The presence of multiple baseline PRO-specified risk factors was statistically significantly associated with AI nonadherence. The use of these assessments can help identify patients for targeted interventions to improve adherence.

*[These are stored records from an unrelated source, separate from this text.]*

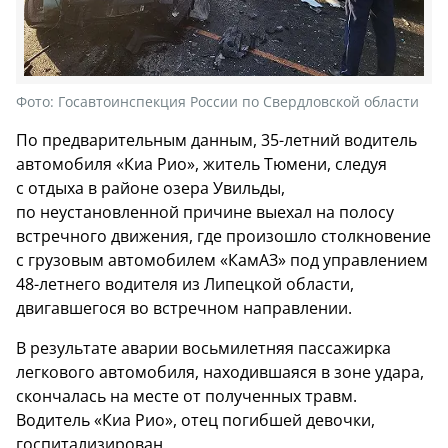
Фото:
Госавтоинспекция России по Свердловской области
По предварительным данным, 35-летний водитель
автомобиля «Киа Рио», житель Тюмени, следуя
с отдыха в районе озера Увильды,
по неустановленной причине выехал на полосу
встречного движения, где произошло столкновение
с грузовым автомобилем «КамАЗ» под управлением
48-летнего водителя из Липецкой области,
двигавшегося во встречном направлении.
В результате аварии восьмилетняя пассажирка
легкового автомобиля, находившаяся в зоне удара,
скончалась на месте от полученных травм.
Водитель «Киа Рио», отец погибшей девочки,
госпитализирован.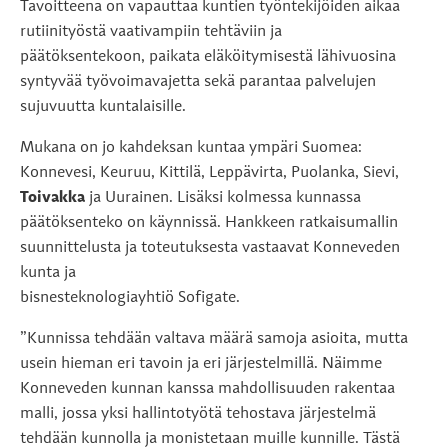
Tavoitteena on vapauttaa kuntien työntekijöiden aikaa
rutiinityöstä vaativampiin tehtäviin ja
päätöksentekoon, paikata eläköitymisestä lähivuosina
syntyvää työvoimavajetta sekä parantaa palvelujen
sujuvuutta kuntalaisille.
Mukana on jo kahdeksan kuntaa ympäri Suomea:
Konnevesi, Keuruu, Kittilä, Leppävirta, Puolanka, Sievi,
Toivakka
ja Uurainen. Lisäksi kolmessa kunnassa
päätöksenteko on käynnissä. Hankkeen ratkaisumallin
suunnittelusta ja toteutuksesta vastaavat Konneveden
kunta ja
bisnesteknologiayhtiö Sofigate.
”Kunnissa tehdään valtava määrä samoja asioita, mutta
usein hieman eri tavoin ja eri järjestelmillä. Näimme
Konneveden kunnan kanssa mahdollisuuden rakentaa
malli, jossa yksi hallintotyötä tehostava järjestelmä
tehdään kunnolla ja monistetaan muille kunnille. Tästä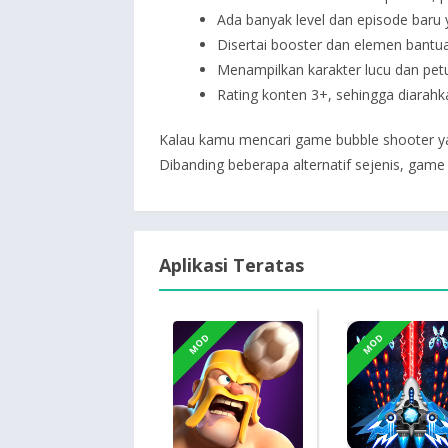
Ada banyak level dan episode baru y
Disertai booster dan elemen bantuan
Menampilkan karakter lucu dan petu
Rating konten 3+, sehingga diarah
Kalau kamu mencari game bubble shooter ya
Dibanding beberapa alternatif sejenis, game 
Aplikasi Teratas
MOD
MOD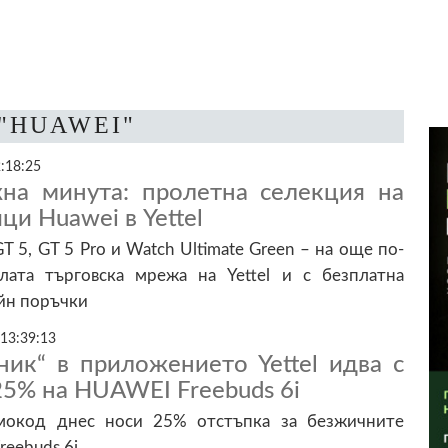
 "HUAWEI"
:18:25
жна минута: пролетна селекция на
ци Huawei в Yettel
 5, GT 5 Pro и Watch Ultimate Green – на още по-
ата търговска мрежа на Yettel и с безплатна
йн поръчки
 13:39:13
ник“ в приложението Yettel идва с
25% на HUAWEI Freebuds 6i
мокод днес носи 25% отстъпка за безжичните
reebuds 6i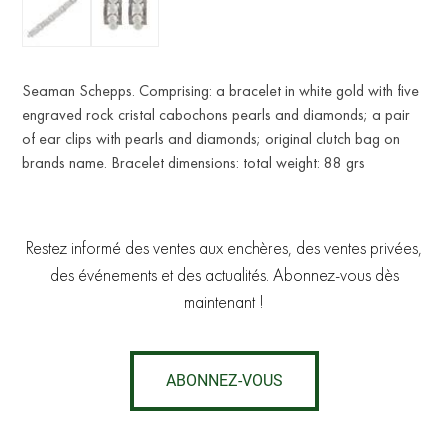
Seaman Schepps. Comprising: a bracelet in white gold with five
engraved rock cristal cabochons pearls and diamonds; a pair
of ear clips with pearls and diamonds; original clutch bag on
brands name. Bracelet dimensions: total weight: 88 grs
Restez informé des ventes aux enchères, des ventes privées,
des événements et des actualités. Abonnez-vous dès
maintenant !
ABONNEZ-VOUS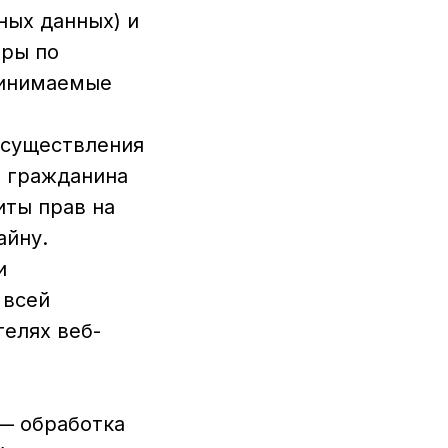
ных данных) и
еры по
ринимаемые
осуществления
и гражданина
иты прав на
айну.
и
 всей
елях веб-
 — обработка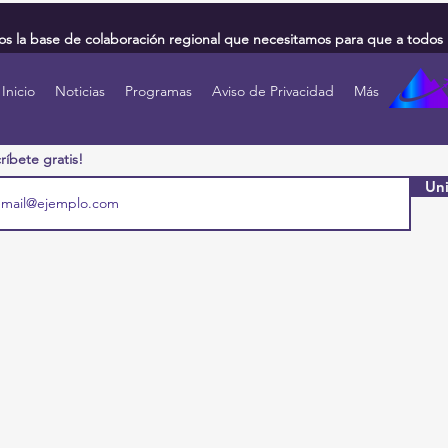
 la base de colaboración regional que necesitamos para que a todos 
Inicio
Noticias
Programas
Aviso de Privacidad
Más
ríbete gratis!
Uni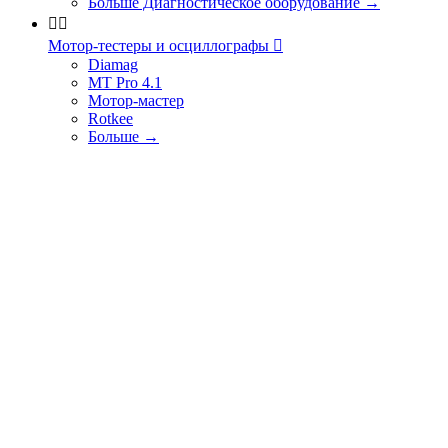
Больше Диагностическое оборудование
→


Мотор-тестеры и осциллографы

Diamag
MT Pro 4.1
Мотор-мастер
Rotkee
Больше
→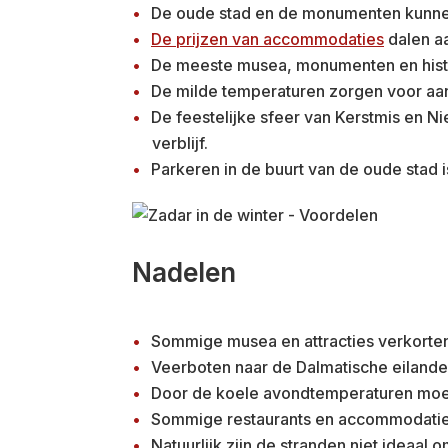
De oude stad en de monumenten kunne
De prijzen van accommodaties
dalen aa
De meeste musea, monumenten en histor
De milde temperaturen zorgen voor aa
De feestelijke sfeer van Kerstmis en Ni
verblijf.
Parkeren in de buurt van de oude stad 
Nadelen
Sommige musea en attracties verkorten
Veerboten naar de Dalmatische eilanden
Door de koele avondtemperaturen moe
Sommige restaurants en accommodaties 
Natuurlijk zijn de stranden niet ideaal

芳香化酶抑制剂(AIs)的不依从是常见的,并且增加了乳腺癌(BC)复发的风险。我们分析了 S1105 随机试验中接受短信的患者中与不依从相关的因素。
在入组时,患者必须已经服用辅助 AI 至少 30 天,并询问了有关财务,药物和人口统计学因素。他们完成了代表疼痛(简短疼痛清单),内分泌症状(癌症治疗内分泌症状的功能评估)和对药物的信念(药物治疗满意度问卷;简短药物问卷)的患者报告结果(PRO)。我们的主要终点是 36 个月时 AI 不依从,定义为尿液 AI 代谢物检测少于 10ng/ml 或未提交标本。我们使用逻辑回归评估了个体基线特征与不依从之间的关联。检查反映统计学上显著基线特征数量的复合风险评分。
我们分析了 702 名患者的数据;中位年龄为 60.9 岁。总体而言,35.9%的患者在 36 个月时不依从。年龄较小的患者(年龄小于 65 岁)的不依从率更高(38.8%比 28.6%,优势比[OR]为 1.51,95%置信区间[CI]为 1.05 至 2.16;P = 0.02)。14 项基线 PRO 量表在统计学上均与不依从相关。在按四分位水平分类的复合风险模型中,每个风险水平的增加都与不依从的几率增加 46.5%相关(OR = 1.47,95%CI = 1.26 至 1.70;P < 0.001)。最高风险的患者比最低风险的患者不依从的可能性高 3 倍以上(OR = 3.14,95%CI = 1.97 至 5.02;P < 0.001)。
存在多个基线 PRO 指定的危险因素与 AI 不依从有统计学上的显著相关性。这些评估的使用可以帮助识别需要针对性干预以提高依从性的患者。